E Cora voltava. Dissequei todos os poetas que tive oportunidade. Parava vez ou outra para observar quem me observava na condução, pois sim, havia quem me fitasse procurando compreender o que eu, um pivete com 9 anos de idade, fazia sozinho e com um livro desses tão velho nas mãos dentro de um ônibus. Não tinha do que reclamar: retribuía cada olhar com a mesma curiosidade. A poesia me fez diferente, me fez curioso. Waly Salomão dizia que “a memória é uma ilha de edição”. Bingo. Ela é seletiva, é refinada e o melhor de tudo, mostra que todos somos, na essência, criadores.
“Recria tua vida, sempre, sempre”. Cora Coralina fazia muito mais sentido agora. Ora, a poesia flertava com ela própria. Era eu um poeta? Para Matilde Campilho, ser poeta é uma profissão eterna e mais: poetas veem poesia a todo momento. Então eu sou um poeta! Ok, não sou.
Parava vez ou outra para observar quem me observava na condução, pois sim, havia quem me fitasse procurando compreender o que eu, um pivete com 9 anos de idade, fazia sozinho e com um livro desses tão velho nas mãos.
Continuando.
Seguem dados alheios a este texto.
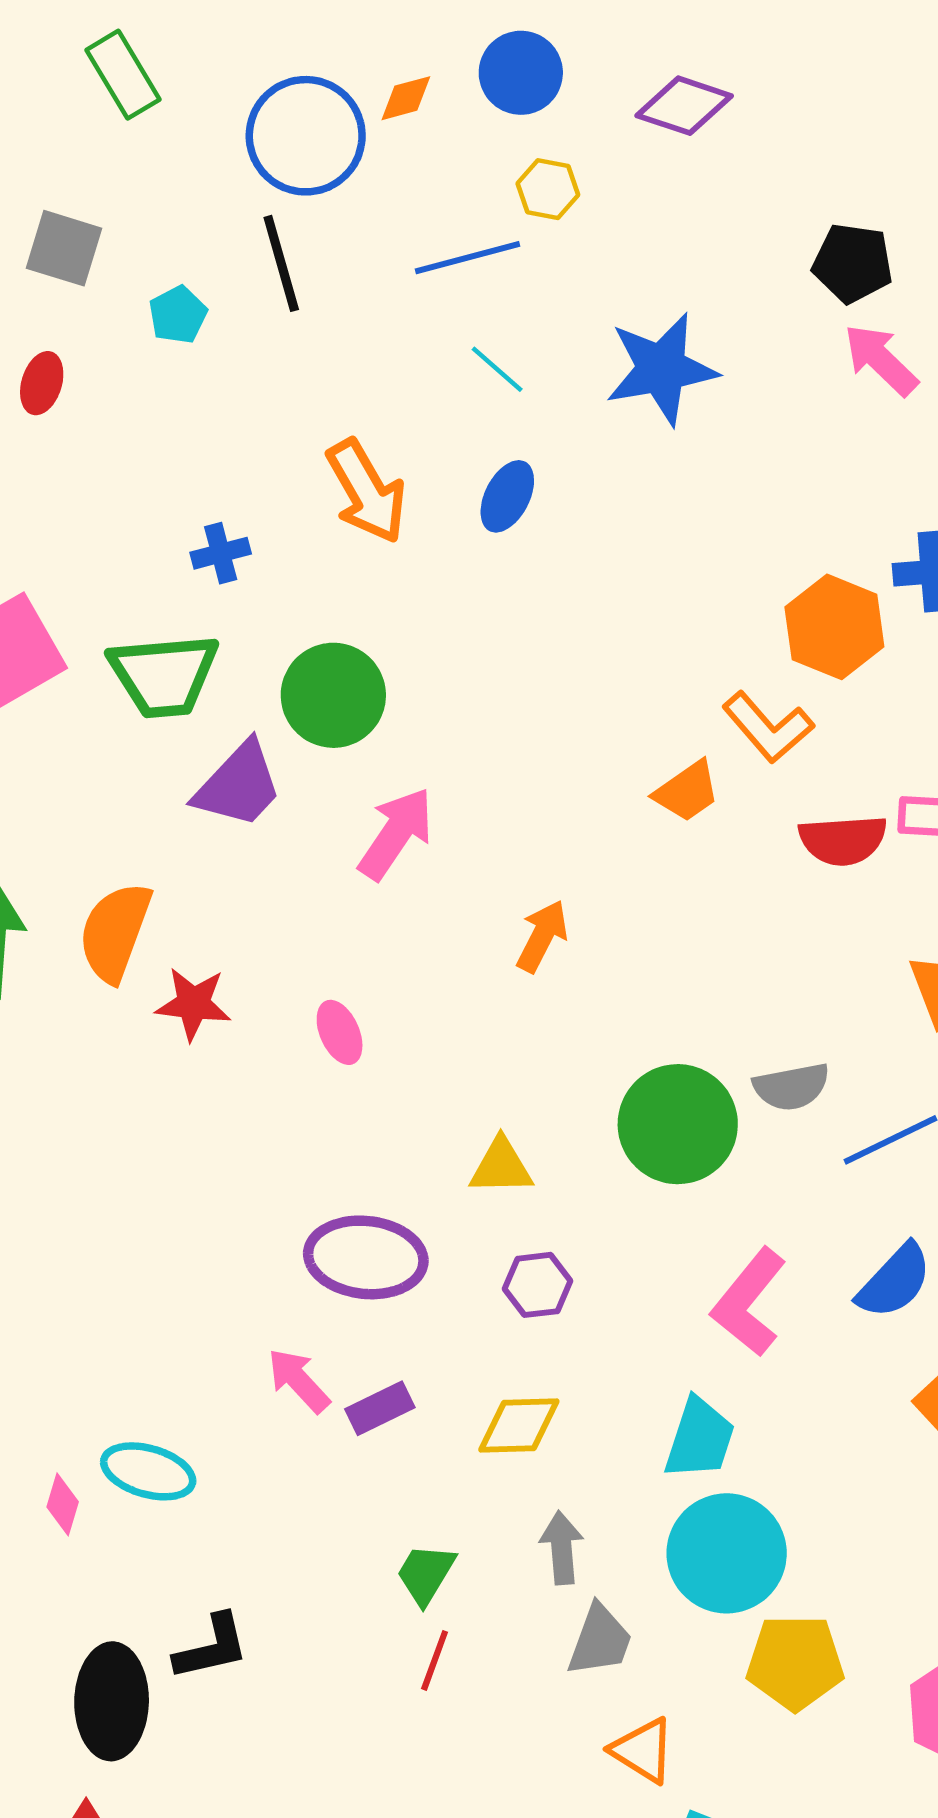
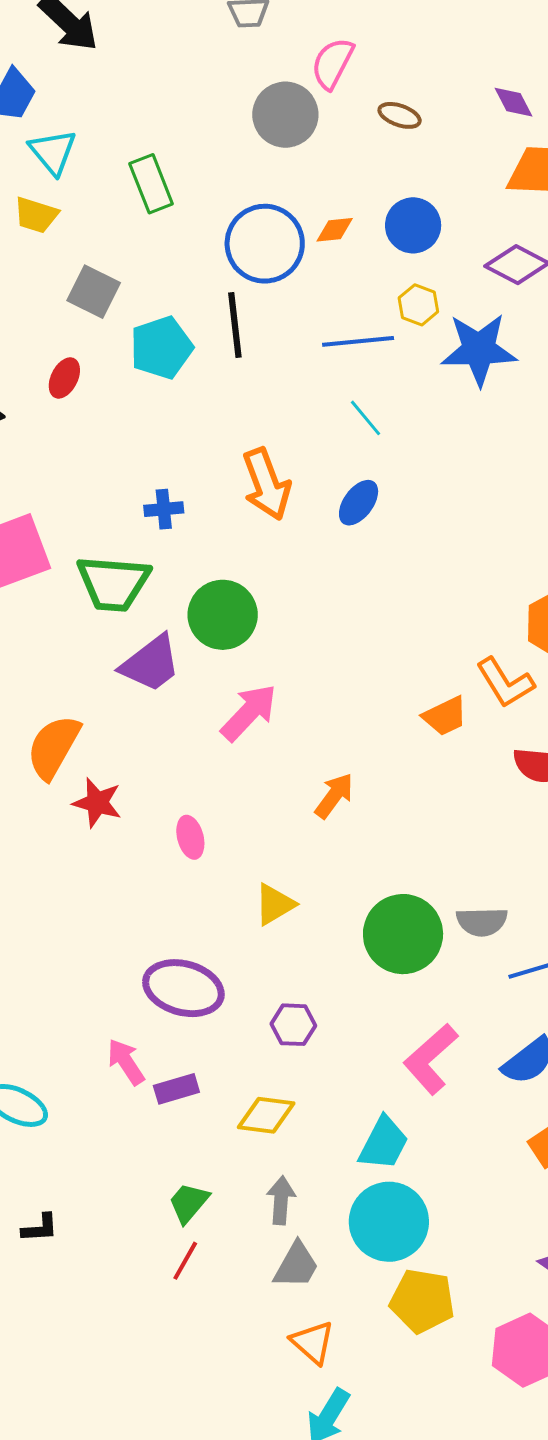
cyan pentagon: (178, 315) -> (161, 348), size x1.6
blue star: (661, 369) -> (479, 350), moved
yellow triangle: (501, 1167) -> (275, 904), moved, turned -39
black L-shape: (212, 1647) -> (40, 1228), size x0.7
Preferia o trajeto final com Drummond. Não precisava ser necessariamente a poesia, aceitava sua crônica. Ele era cético e irônico e me encaixava em seus caminhos tortuosos ao longo das três quadras da Engenheiro Cândido Gômide. “A breve distância da mata e dos episódios de rua, sinto-me concentrado, protegido, gratuito, manso, liberto. Como um pássaro de vôo baixo”. A rua terminava em uma ladeira que, por vezes, o próprio ônibus não era capaz de subir. Fazia daquela dificuldade momentânea do veículo minha própria dificuldade em emergir do mergulho na poesia e na prosa do mineiro.
Enfim. Saltava na Andrade Neves, próximo à Primeira Igreja Batista, e de lá ia caminhando até chegar em casa, porém, agora com Cora em mãos. Avistava o portão, daqueles metálicos e baixos, pouca coisa maior que um metro, já da esquina, tamanha ferrugem que tomava-lhe conta. Passava pela porta da garagem, adentrava a sala e corria para o quarto. Sim, ela também me fez companhia na cama.
Meu quarto, algo como um cômodo de 3,5m x 3,5m, já era tomado de livros. As estantes com as obras dos escritores favoritos de meu pai ficavam lá, então mentalmente era como se estivéssemos deitados na mesma biblioteca que iniciamos o passeio, com a singela diferença de que minha cama era muito mais macia que o chão. Juro que entendo Matilde Campilho. A poesia pode não salvar o mundo, tampouco salvar vidas como um médico faz, mas salva um minuto. E isso realmente já é suficiente.